DATASET RECORDS.
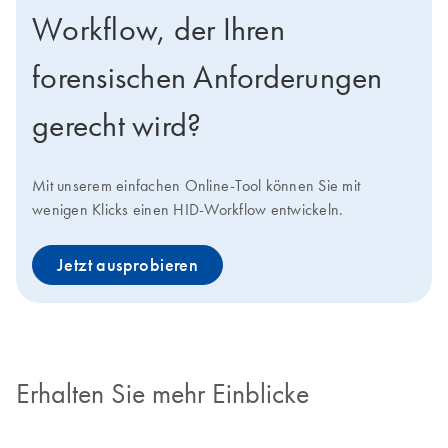
Workflow, der Ihren
forensischen Anforderungen
gerecht wird?
Mit unserem einfachen Online-Tool können Sie mit
wenigen Klicks einen HID-Workflow entwickeln.
Jetzt ausprobieren
Erhalten Sie mehr Einblicke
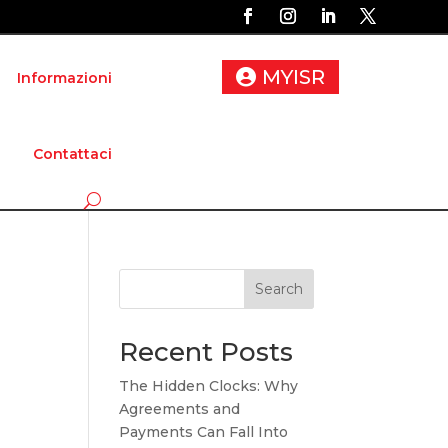
MYISR
Informazioni
Contattaci
Search
Recent Posts
The Hidden Clocks: Why
Agreements and
Payments Can Fall Into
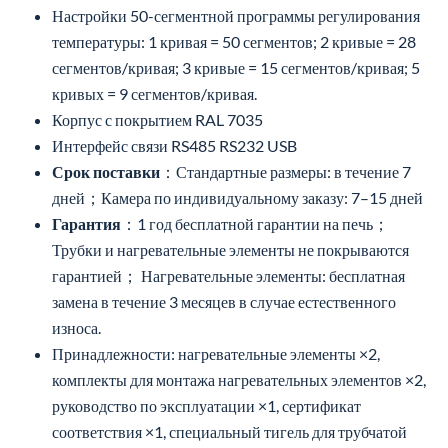
Настройки 50-сегментной программы регулирования
температуры: 1 кривая = 50 сегментов; 2 кривые = 28
сегментов/кривая; 3 кривые = 15 сегментов/кривая; 5
кривых = 9 сегментов/кривая.
Корпус с покрытием RAL 7035
Интерфейс связи RS485 RS232 USB
Срок поставки
：Стандартные размеры: в течение 7
дней；Камера по индивидуальному заказу: 7–15 дней
Гарантия
：1 год бесплатной гарантии на печь；
Трубки и нагревательные элементы не покрываются
гарантией； Нагревательные элементы: бесплатная
замена в течение 3 месяцев в случае естественного
износа.
Принадлежности: нагревательные элементы ×2,
комплекты для монтажа нагревательных элементов ×2,
руководство по эксплуатации ×1, сертификат
соответствия ×1, специальный тигель для трубчатой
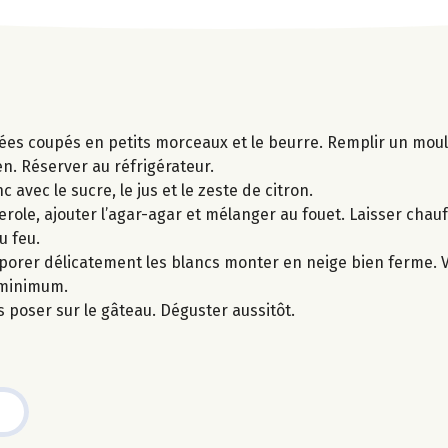
hées coupés en petits morceaux et le beurre. Remplir un mou
n. Réserver au réfrigérateur.
c avec le sucre, le jus et le zeste de citron.
serole, ajouter l’agar-agar et mélanger au fouet. Laisser cha
u feu.
rporer délicatement les blancs monter en neige bien ferme. V
 minimum.
es poser sur le gâteau. Déguster aussitôt.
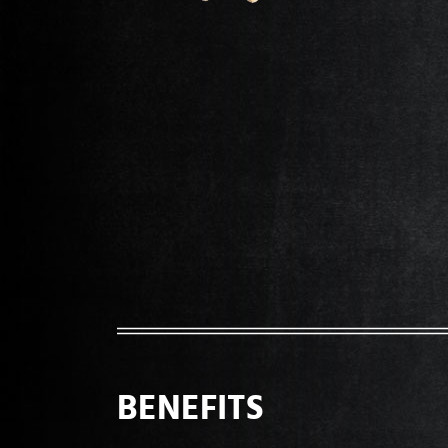
BENEFITS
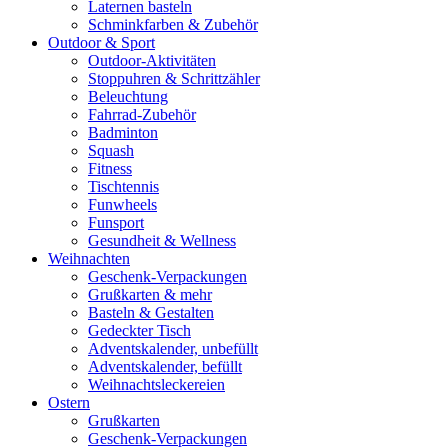
Laternen basteln
Schminkfarben & Zubehör
Outdoor & Sport
Outdoor-Aktivitäten
Stoppuhren & Schrittzähler
Beleuchtung
Fahrrad-Zubehör
Badminton
Squash
Fitness
Tischtennis
Funwheels
Funsport
Gesundheit & Wellness
Weihnachten
Geschenk-Verpackungen
Grußkarten & mehr
Basteln & Gestalten
Gedeckter Tisch
Adventskalender, unbefüllt
Adventskalender, befüllt
Weihnachtsleckereien
Ostern
Grußkarten
Geschenk-Verpackungen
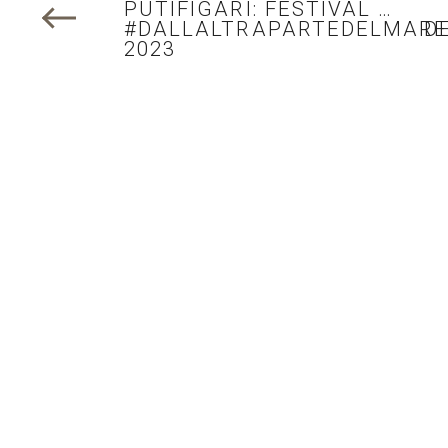
PUTIFIGARI: FESTIVAL …
#DALLALTRAPARTEDELMAR
D
2023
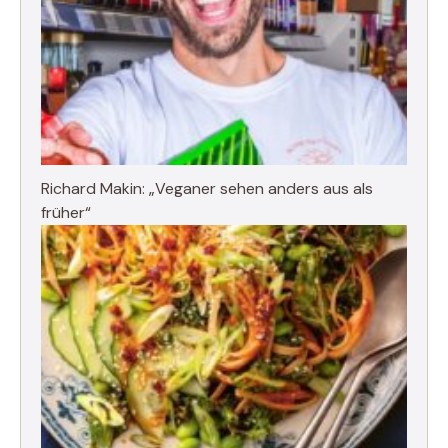
Richard Makin: „Veganer sehen anders aus als
früher“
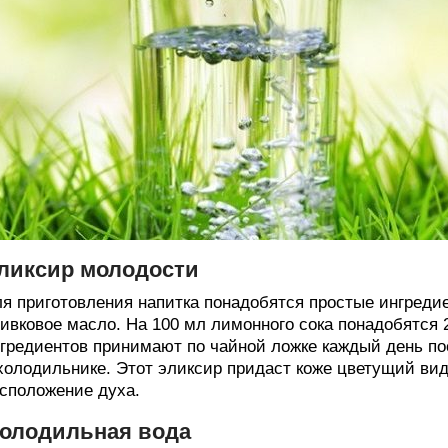
ликсир молодости
я приготовления напитка понадобятся простые ингреди
ивковое масло. На 100 мл лимонного сока понадобятся 
гредиентов принимают по чайной ложке каждый день по
холодильнике. Этот эликсир придаст коже цветущий вид
сположение духа.
олодильная вода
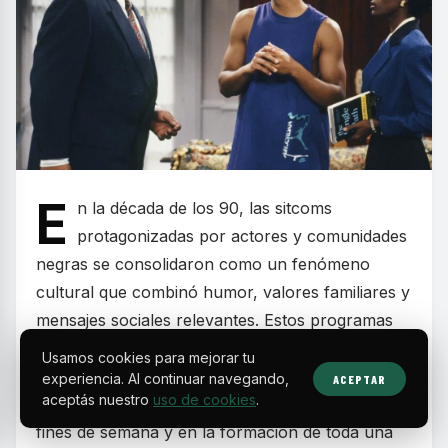
E
n la década de los 90, las sitcoms
protagonizadas por actores y comunidades
negras se consolidaron como un fenómeno
cultural que combinó humor, valores familiares y
mensajes sociales relevantes. Estos programas
dejaron huella por retratar realidades cotidianas
Usamos cookies para mejorar tu
con carisma y autenticidad, convirtiéndose en
experiencia. Al continuar navegando,
ACEPTAR
aceptás nuestro
uso de cookies
.
parte esencial de la programación televisiva de
fines de semana y en la formación de toda una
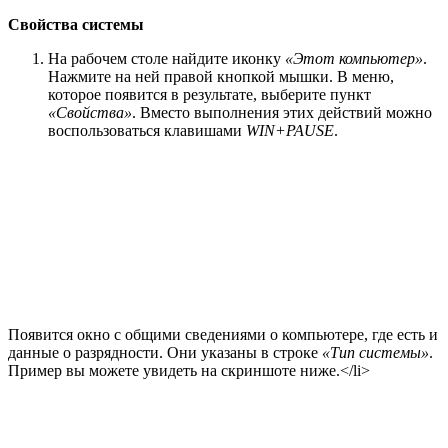
Свойства системы
На рабочем столе найдите иконку
«Этот компьютер»
.
Нажмите на ней правой кнопкой мышки. В меню,
которое появится в результате, выберите пункт
«Свойства»
. Вместо выполнения этих действий можно
воспользоваться клавишами
WIN+PAUSE
.
Появится окно с общими сведениями о компьютере, где есть и
данные о разрядности. Они указаны в строке
«Тип системы»
.
Пример вы можете увидеть на скриншоте ниже.</li>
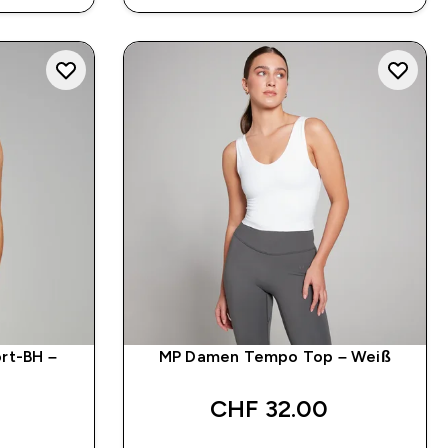
rt-BH –
MP Damen Tempo Top – Weiß
CHF 32.00‎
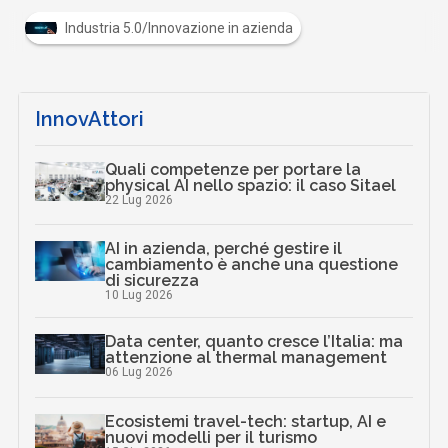
Industria 5.0/Innovazione in azienda
InnovAttori
Quali competenze per portare la
physical AI nello spazio: il caso Sitael
22 Lug 2026
AI in azienda, perché gestire il
cambiamento è anche una questione
di sicurezza
10 Lug 2026
Data center, quanto cresce l’Italia: ma
attenzione al thermal management
06 Lug 2026
Ecosistemi travel-tech: startup, AI e
nuovi modelli per il turismo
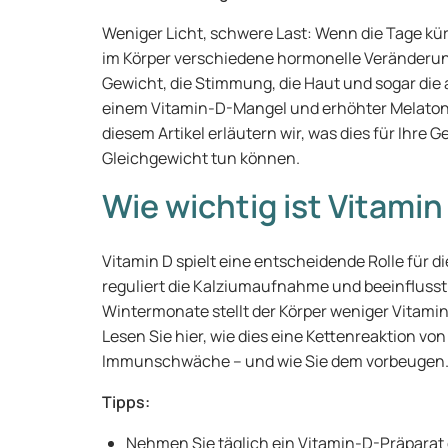
Weniger Licht, schwere Last: Wenn die Tage kür
im Körper verschiedene hormonelle Veränderu
Gewicht, die Stimmung, die Haut und sogar die a
einem Vitamin-D-Mangel und erhöhter Melatonin
diesem Artikel erläutern wir, was dies für Ihre 
Gleichgewicht tun können.
Wie wichtig ist Vitamin
Vitamin D spielt eine entscheidende Rolle für 
reguliert die Kalziumaufnahme und beeinflusst
Wintermonate stellt der Körper weniger Vitamin 
Lesen Sie hier, wie dies eine Kettenreaktion v
Immunschwäche – und wie Sie dem vorbeugen
Tipps:
Nehmen Sie täglich ein Vitamin-D-Präparat 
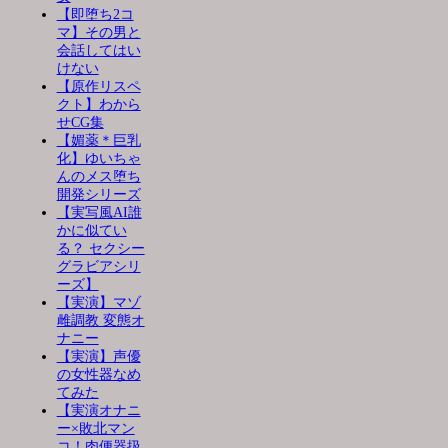
【即堕ち2コ
マ】その男と
会話してはい
けない
【原作リスペ
クト】わから
せCG集
【媚薬＊巨乳
化】ゆいちゃ
んのメス堕ち
開発シリーズ
【実写風AI誰
かに似てい
る？ セクシー
グラビアシリ
ーズ】
【実演】マゾ
雌調教 変態オ
ナニー
【実演】声優
の女性器なめ
てみた
【実演オナニ
ー×敗北マン
コ！肉便器扱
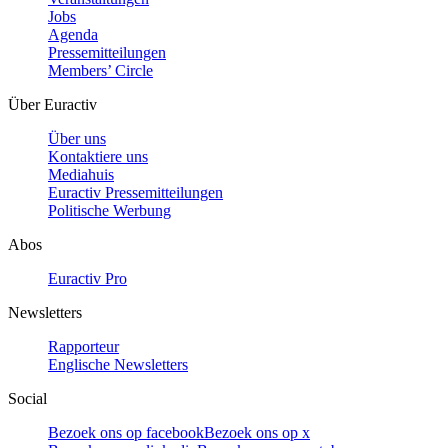
Jobs
Agenda
Pressemitteilungen
Members’ Circle
Über Euractiv
Über uns
Kontaktiere uns
Mediahuis
Euractiv Pressemitteilungen
Politische Werbung
Abos
Euractiv Pro
Newsletters
Rapporteur
Englische Newsletters
Social
Bezoek ons op facebook
Bezoek ons op x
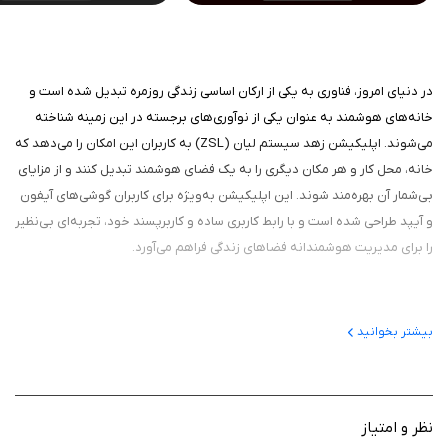
در دنیای امروز، فناوری به یکی از ارکان اساسی زندگی روزمره تبدیل شده است و
خانه‌های هوشمند به عنوان یکی از نوآوری‌های برجسته در این زمینه شناخته
می‌شوند. اپلیکیشن زهد سیستم لیان (ZSL) به کاربران این امکان را می‌دهد که
خانه، محل کار و هر مکان دیگری را به یک فضای هوشمند تبدیل کنند و از مزایای
بی‌شمار آن بهره‌مند شوند. این اپلیکیشن به‌ویژه برای کاربران گوشی‌های آیفون
و آیپد طراحی شده است و با رابط کاربری ساده و کاربرپسند خود، تجربه‌ای بی‌نظیر
را برای مدیریت هوشمندانه فضاهای زندگی فراهم می‌آورد.
ویژگی‌های برنامه
بیشتر بخوانید
یکی از ویژگی‌های بارز اپلیکیشن ZSL، امکان کنترل آنلاین سیستم‌های
مختلف خانه است. کاربران می‌توانند از طریق گوشی‌های خود به راحتی
روشنایی، سیستم تهویه، سیستم اعلام سرقت و سیستم اعلام حریق را
نظر و امتیاز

DESCRIPTION OF THE TASK.
The records, exactly as written but without images, should be returned.

OUTPUT FOR THIS EXERCISE.
Workflow, der Ihren
forensischen Anforderungen
gerecht wird?
Mit unserem einfachen Online-Tool können Sie mit
wenigen Klicks einen HID-Workflow entwickeln.
Jetzt ausprobieren
Erhalten Sie mehr Einblicke
MYISR
Informazioni
Contattaci
Search
Recent Posts
The Hidden Clocks: Why
Agreements and
Payments Can Fall Into
Настройки 50-сегментной программы регулирования
температуры: 1 кривая = 50 сегментов; 2 кривые = 28
сегментов/кривая; 3 кривые = 15 сегментов/кривая; 5
кривых = 9 сегментов/кривая.
Корпус с покрытием RAL 7035
Интерфейс связи RS485 RS232 USB
Срок поставки
：Стандартные размеры: в течение 7
дней；Камера по индивидуальному заказу: 7–15 дней
Гарантия
：1 год бесплатной гарантии на печь；
Трубки и нагревательные элементы не покрываются
гарантией； Нагревательные элементы: бесплатная
замена в течение 3 месяцев в случае естественного
износа.
Принадлежности: нагревательные элементы ×2,
комплекты для монтажа нагревательных элементов ×2,
руководство по эксплуатации ×1, сертификат
соответствия ×1, специальный тигель для трубчатой
hées coupés en petits morceaux et le beurre. Remplir un mou
n. Réserver au réfrigérateur.
c avec le sucre, le jus et le zeste de citron.
serole, ajouter l’agar-agar et mélanger au fouet. Laisser cha
u feu.
rporer délicatement les blancs monter en neige bien ferme. V
 minimum.
es poser sur le gâteau. Déguster aussitôt.
BENEFITS
Laternen basteln
Schminkfarben & Zubehör
Outdoor & Sport
Outdoor-Aktivitäten
Stoppuhren & Schrittzähler
Beleuchtung
Fahrrad-Zubehör
Badminton
Squash
Fitness
Tischtennis
Funwheels
Funsport
Gesundheit & Wellness
Weihnachten
Geschenk-Verpackungen
Grußkarten & mehr
Basteln & Gestalten
Gedeckter Tisch
Adventskalender, unbefüllt
Adventskalender, befüllt
Weihnachtsleckereien
Ostern
Grußkarten
Geschenk-Verpackungen
PUTIFIGARI: FESTIVAL …
#DALLALTRAPARTEDELMAR
D
2023
Richard Makin: „Veganer sehen anders aus als
früher“
ликсир молодости
я приготовления напитка понадобятся простые ингреди
ивковое масло. На 100 мл лимонного сока понадобятся 
гредиентов принимают по чайной ложке каждый день по
холодильнике. Этот эликсир придаст коже цветущий вид
сположение духа.
олодильная вода
E
n la década de los 90, las sitcoms
protagonizadas por actores y comunidades
negras se consolidaron como un fenómeno
cultural que combinó humor, valores familiares y
mensajes sociales relevantes. Estos programas
dejaron huella por retratar realidades cotidianas
Usamos cookies para mejorar tu
con carisma y autenticidad, convirtiéndose en
experiencia. Al continuar navegando,
ACEPTAR
aceptás nuestro
uso de cookies
.
parte esencial de la programación televisiva de
fines de semana y en la formación de toda una
Свойства системы
На рабочем столе найдите иконку
«Этот компьютер»
.
Нажмите на ней правой кнопкой мышки. В меню,
которое появится в результате, выберите пункт
«Свойства»
. Вместо выполнения этих действий можно
воспользоваться клавишами
WIN+PAUSE
.
Появится окно с общими сведениями о компьютере, где есть и
данные о разрядности. Они указаны в строке
«Тип системы»
.
Пример вы можете увидеть на скриншоте ниже.</li>
rt-BH –
MP Damen Tempo Top – Weiß
CHF 32.00‎
Industria 5.0/Innovazione in azienda
InnovAttori
Quali competenze per portare la
physical AI nello spazio: il caso Sitael
22 Lug 2026
AI in azienda, perché gestire il
cambiamento è anche una questione
di sicurezza
10 Lug 2026
Data center, quanto cresce l’Italia: ma
attenzione al thermal management
06 Lug 2026
Ecosistemi travel-tech: startup, AI e
nuovi modelli per il turismo
Weniger Licht, schwere Last: Wenn die Tage kür
im Körper verschiedene hormonelle Veränderu
Gewicht, die Stimmung, die Haut und sogar die a
einem Vitamin-D-Mangel und erhöhter Melatonin
diesem Artikel erläutern wir, was dies für Ihre 
Gleichgewicht tun können.
Wie wichtig ist Vitamin
Vitamin D spielt eine entscheidende Rolle für 
reguliert die Kalziumaufnahme und beeinflusst
Wintermonate stellt der Körper weniger Vitamin 
Lesen Sie hier, wie dies eine Kettenreaktion v
Immunschwäche – und wie Sie dem vorbeugen
Tipps:
Nehmen Sie täglich ein Vitamin-D-Präparat 
【即堕ち2コ
マ】その男と
会話してはい
けない
【原作リスペ
クト】わから
せCG集
【媚薬＊巨乳
化】ゆいちゃ
んのメス堕ち
開発シリーズ
【実写風AI誰
かに似てい
る？ セクシー
グラビアシリ
ーズ】
【実演】マゾ
雌調教 変態オ
ナニー
【実演】声優
の女性器なめ
てみた
【実演オナニ
ー×敗北マン
コ！肉便器扱
Jobs
Agenda
Pressemitteilungen
Members’ Circle
Über Euractiv
Über uns
Kontaktiere uns
Mediahuis
Euractiv Pressemitteilungen
Politische Werbung
Abos
Euractiv Pro
Newsletters
Rapporteur
Englische Newsletters
Social
Bezoek ons op facebook
Bezoek ons op x
در دنیای امروز، فناوری به یکی از ارکان اساسی زندگی روزمره تبدیل شده است و
خانه‌های هوشمند به عنوان یکی از نوآوری‌های برجسته در این زمینه شناخته
می‌شوند. اپلیکیشن زهد سیستم لیان (ZSL) به کاربران این امکان را می‌دهد که
خانه، محل کار و هر مکان دیگری را به یک فضای هوشمند تبدیل کنند و از مزایای
بی‌شمار آن بهره‌مند شوند. این اپلیکیشن به‌ویژه برای کاربران گوشی‌های آیفون
و آیپد طراحی شده است و با رابط کاربری ساده و کاربرپسند خود، تجربه‌ای بی‌نظیر
را برای مدیریت هوشمندانه فضاهای زندگی فراهم می‌آورد.
ویژگی‌های برنامه
بیشتر بخوانید
یکی از ویژگی‌های بارز اپلیکیشن ZSL، امکان کنترل آنلاین سیستم‌های
مختلف خانه است. کاربران می‌توانند از طریق گوشی‌های خود به راحتی
روشنایی، سیستم تهویه، سیستم اعلام سرقت و سیستم اعلام حریق را
نظر و امتیاز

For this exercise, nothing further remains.